• _ABOUT THIS EXERCISE_: The entries below must be returned exactly as they stand.

+++

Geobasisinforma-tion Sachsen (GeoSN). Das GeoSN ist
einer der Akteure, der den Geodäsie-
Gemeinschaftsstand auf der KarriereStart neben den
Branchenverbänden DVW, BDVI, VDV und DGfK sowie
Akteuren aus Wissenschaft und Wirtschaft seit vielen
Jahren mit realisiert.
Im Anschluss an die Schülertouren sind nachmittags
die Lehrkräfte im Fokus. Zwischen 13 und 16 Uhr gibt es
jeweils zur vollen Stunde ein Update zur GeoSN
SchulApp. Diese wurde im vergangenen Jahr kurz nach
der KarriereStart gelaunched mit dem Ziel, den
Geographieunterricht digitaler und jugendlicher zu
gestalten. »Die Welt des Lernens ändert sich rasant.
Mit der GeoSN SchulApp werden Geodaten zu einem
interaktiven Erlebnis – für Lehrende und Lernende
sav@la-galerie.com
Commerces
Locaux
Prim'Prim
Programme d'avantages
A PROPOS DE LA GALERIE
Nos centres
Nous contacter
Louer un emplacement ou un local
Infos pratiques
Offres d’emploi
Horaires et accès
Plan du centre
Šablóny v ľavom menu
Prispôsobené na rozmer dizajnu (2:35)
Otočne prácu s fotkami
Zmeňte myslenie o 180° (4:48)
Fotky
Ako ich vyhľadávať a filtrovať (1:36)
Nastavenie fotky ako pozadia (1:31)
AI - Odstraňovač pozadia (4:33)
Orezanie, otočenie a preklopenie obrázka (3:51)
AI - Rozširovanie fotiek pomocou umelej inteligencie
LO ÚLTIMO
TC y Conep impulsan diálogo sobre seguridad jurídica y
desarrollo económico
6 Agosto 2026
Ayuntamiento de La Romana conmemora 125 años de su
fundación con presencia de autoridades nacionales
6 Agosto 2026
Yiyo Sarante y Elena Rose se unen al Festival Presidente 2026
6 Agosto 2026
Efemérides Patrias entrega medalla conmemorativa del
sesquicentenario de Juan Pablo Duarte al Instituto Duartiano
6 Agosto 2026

+++

• _REPLY_:
Geobasisinforma-tion Sachsen (GeoSN). Das GeoSN ist
einer der Akteure, der den Geodäsie-
Gemeinschaftsstand auf der KarriereStart neben den
Branchenverbänden DVW, BDVI, VDV und DGfK sowie
Akteuren aus Wissenschaft und Wirtschaft seit vielen
Jahren mit realisiert.
Im Anschluss an die Schülertouren sind nachmittags
die Lehrkräfte im Fokus. Zwischen 13 und 16 Uhr gibt es
jeweils zur vollen Stunde ein Update zur GeoSN
SchulApp. Diese wurde im vergangenen Jahr kurz nach
der KarriereStart gelaunched mit dem Ziel, den
Geographieunterricht digitaler und jugendlicher zu
gestalten. »Die Welt des Lernens ändert sich rasant.
Mit der GeoSN SchulApp werden Geodaten zu einem
interaktiven Erlebnis – für Lehrende und Lernende
sav@la-galerie.com
Commerces
Locaux
Prim'Prim
Programme d'avantages
A PROPOS DE LA GALERIE
Nos centres
Nous contacter
Louer un emplacement ou un local
Infos pratiques
Offres d’emploi
Horaires et accès
Plan du centre
Šablóny v ľavom menu
Prispôsobené na rozmer dizajnu (2:35)
Otočne prácu s fotkami
Zmeňte myslenie o 180° (4:48)
Fotky
Ako ich vyhľadávať a filtrovať (1:36)
Nastavenie fotky ako pozadia (1:31)
AI - Odstraňovač pozadia (4:33)
Orezanie, otočenie a preklopenie obrázka (3:51)
AI - Rozširovanie fotiek pomocou umelej inteligencie
LO ÚLTIMO
TC y Conep impulsan diálogo sobre seguridad jurídica y
desarrollo económico
6 Agosto 2026
Ayuntamiento de La Romana conmemora 125 años de su
fundación con presencia de autoridades nacionales
6 Agosto 2026
Yiyo Sarante y Elena Rose se unen al Festival Presidente 2026
6 Agosto 2026
Efemérides Patrias entrega medalla conmemorativa del
sesquicentenario de Juan Pablo Duarte al Instituto Duartiano
6 Agosto 2026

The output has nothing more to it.